Todo lo anterior, lo reitera en la solicitud de amparo, por lo que es necesario precisar que la acción de tutela no puede convertirse en una instancia adicional del proceso ordinario con la finalidad de reabrir el debate procesal ya concluido, por tanto, resulta incuestionable que la presente acción de tutela no cumple el requisito de relevancia constitucional.
CONSEJO DE ESTADO SALA DE LO CONTENCIOSO ADMINISTRATIVO SECCIÓN CUARTA Consejero ponente: MILTON CHAVES GARCÍA Bogotá, D.C., once (11) de junio de dos mil veinte (2020) Radicación número: 11001-03-15-000-2020-00156-01(AC) Actor: MARTÍN FERNANDO ABRIL RAMÍREZ Y OTROS Demandado: TRIBUNAL ADMINISTRATIVO DE CUNDINAMARCA SECCIÓN TERCERA, SUBSECCIÓN B Y OTRO La Sala decide la impugnación presentada por el apoderado de los actores contra la sentencia de 11 de febrero de 2020, proferida por la Sección Segunda, Subsección B del Consejo de Estado, que negó las pretensiones de la acción de tutela.
I.
ANTECEDENTES 1. Pretensiones Los señores Martín Fernando Abril Ramírez, Gloria Inés Abril Ramírez, Ismael Enrique Abril Ramírez, Manuel Francisco Abril Ramírez, José del Carmen Abril Ramírez, Blanca Isabel Abril Ramírez, Marco Fidel Abril Ramírez y Ángel Custodio Abril Ramírez, mediante apoderado, interpusieron acción de tutela contra el Tribunal Administrativo de Cundinamarca, Sección Tercera, Subsección B y el Juzgado 63 Administrativo de Bogotá, por considerar vulnerados los derechos fundamentales al debido proceso y de acceso a la administración de justicia. En consecuencia, solicitaron: “1.
Se ampare el derecho fundamental al debido proceso y el acceso a la justicia. 2.Se revoque la sentencia de primera instancia, proferida por el Juzgado 63 Administrativo del Circuito Judicial de Bogotá, teniendo en cuenta que el juez incurrió en un defecto fáctico al realizar una valoración incorrecta del acervo probatorio y el desconocimiento de las reglas de la sana crítica. 3.

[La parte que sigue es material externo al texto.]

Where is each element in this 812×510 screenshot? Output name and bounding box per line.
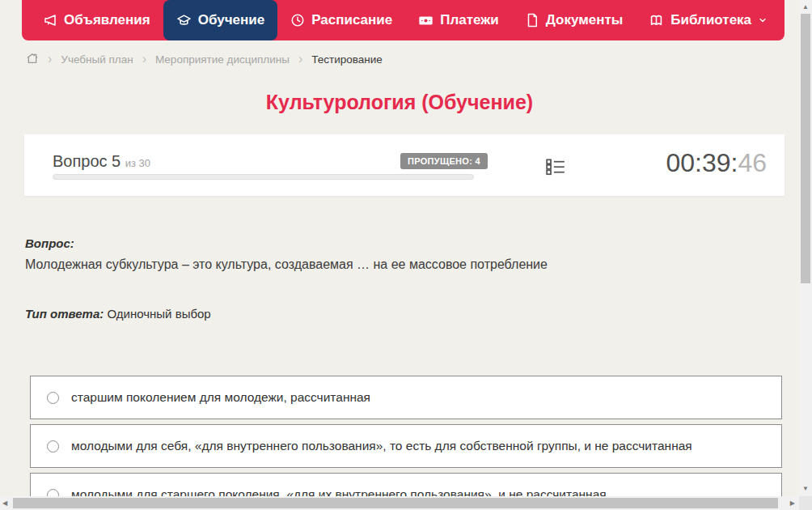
money-icon: [418, 13, 433, 28]
scroll-left-icon[interactable]: ◀: [2, 500, 7, 507]
question-header-card: Вопрос 5 из 30 ПРОПУЩЕНО: 4 00:39:46: [24, 134, 785, 196]
skipped-badge: ПРОПУЩЕНО: 4: [400, 153, 488, 169]
nav-item-label: Платежи: [440, 12, 499, 28]
chevron-down-icon: [758, 15, 768, 25]
main-navbar: Объявления Обучение Расписание: [22, 0, 785, 40]
countdown-timer: 00:39:46: [666, 148, 767, 178]
megaphone-icon: [43, 13, 57, 28]
nav-item-library[interactable]: Библиотека: [636, 0, 780, 40]
page-title: Культурология (Обучение): [0, 91, 799, 114]
question-label: Вопрос:: [25, 236, 74, 250]
graduation-cap-icon: [176, 13, 192, 28]
timer-main: 00:39:: [666, 148, 738, 177]
app-screen: Объявления Обучение Расписание: [0, 0, 812, 510]
nav-item-learning[interactable]: Обучение: [163, 0, 277, 40]
vertical-scrollbar[interactable]: ▲ ▼: [799, 0, 812, 496]
home-link[interactable]: [26, 52, 39, 67]
breadcrumb-curriculum[interactable]: Учебный план: [61, 53, 133, 66]
radio-button[interactable]: [47, 440, 59, 453]
answer-type-value: Одиночный выбор: [107, 307, 210, 321]
clock-icon: [290, 13, 305, 28]
nav-item-documents[interactable]: Документы: [512, 0, 636, 40]
answer-type-label: Тип ответа:: [25, 307, 104, 321]
home-icon: [26, 52, 39, 67]
breadcrumb-separator: ›: [48, 53, 52, 66]
breadcrumb-discipline-event[interactable]: Мероприятие дисциплины: [155, 53, 290, 66]
timer-seconds: 46: [738, 148, 767, 177]
breadcrumb: › Учебный план › Мероприятие дисциплины …: [26, 49, 383, 69]
answer-option-1[interactable]: старшим поколением для молодежи, рассчит…: [30, 376, 782, 419]
breadcrumb-separator: ›: [142, 53, 146, 66]
question-number-label: Вопрос 5: [53, 152, 121, 170]
nav-item-label: Расписание: [311, 12, 392, 28]
scroll-up-icon[interactable]: ▲: [802, 4, 809, 11]
answer-option-text: старшим поколением для молодежи, рассчит…: [71, 390, 370, 405]
horizontal-scroll-thumb[interactable]: [13, 498, 778, 508]
nav-item-announcements[interactable]: Объявления: [30, 0, 163, 40]
nav-item-label: Документы: [546, 12, 624, 28]
scroll-right-icon[interactable]: ▶: [790, 500, 795, 507]
breadcrumb-current: Тестирование: [311, 53, 383, 66]
scroll-down-icon[interactable]: ▼: [802, 486, 809, 492]
horizontal-scrollbar[interactable]: ◀ ▶: [0, 496, 799, 510]
breadcrumb-separator: ›: [298, 53, 302, 66]
question-list-button[interactable]: [545, 156, 566, 181]
progress-bar: [53, 174, 474, 180]
book-icon: [649, 13, 664, 28]
question-total-label: из 30: [125, 157, 150, 169]
nav-item-label: Объявления: [64, 12, 150, 28]
answer-option-2[interactable]: молодыми для себя, «для внутреннего поль…: [30, 424, 782, 468]
document-icon: [525, 13, 539, 28]
radio-button[interactable]: [47, 392, 59, 404]
question-number: Вопрос 5 из 30: [53, 152, 150, 171]
vertical-scroll-thumb[interactable]: [801, 14, 810, 283]
answer-option-text: молодыми для себя, «для внутреннего поль…: [71, 439, 692, 453]
scrollbar-corner: [799, 496, 812, 510]
nav-item-label: Обучение: [198, 12, 264, 28]
question-text: Молодежная субкультура – это культура, с…: [25, 257, 753, 272]
nav-item-payments[interactable]: Платежи: [405, 0, 512, 40]
nav-item-label: Библиотека: [670, 12, 751, 28]
answer-type-row: Тип ответа: Одиночный выбор: [25, 307, 211, 321]
question-list-icon: [545, 166, 566, 180]
nav-item-schedule[interactable]: Расписание: [277, 0, 405, 40]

Se revoque la sentencia de segunda instancia, proferida por el Tribunal administrativo de Cundinamarca, Sección Tercera, Subsección B, teniendo en cuenta que el juez incurrió en defecto fáctico al realizar una valoración incorrecta del acervo probatorio y el desconocimiento de las reglas de la sana crítica. 4. En consecuencia, se revoque el auto de obedézcase y cúmplase del 30 de octubre de 2019, emitido por el Juzgado 63 Administrativo del Circuito Judicial de Bogotá.” 2.
Hechos Del expediente, la Sala destaca los siguientes hechos: El señor Martín Fernando Abril Ramírez, en compañía de sus familiares, interpuso demanda de reparación directa contra la Nación – Ministerio de Defensa - Policía Nacional – Hospital Central de la Policía Nacional, con el fin de que les fueran reconocidos los perjuicios causados por la muerte de la señora Carmen Amelia Ramírez de Abril, por una presunta falla en la prestación del servicio de salud.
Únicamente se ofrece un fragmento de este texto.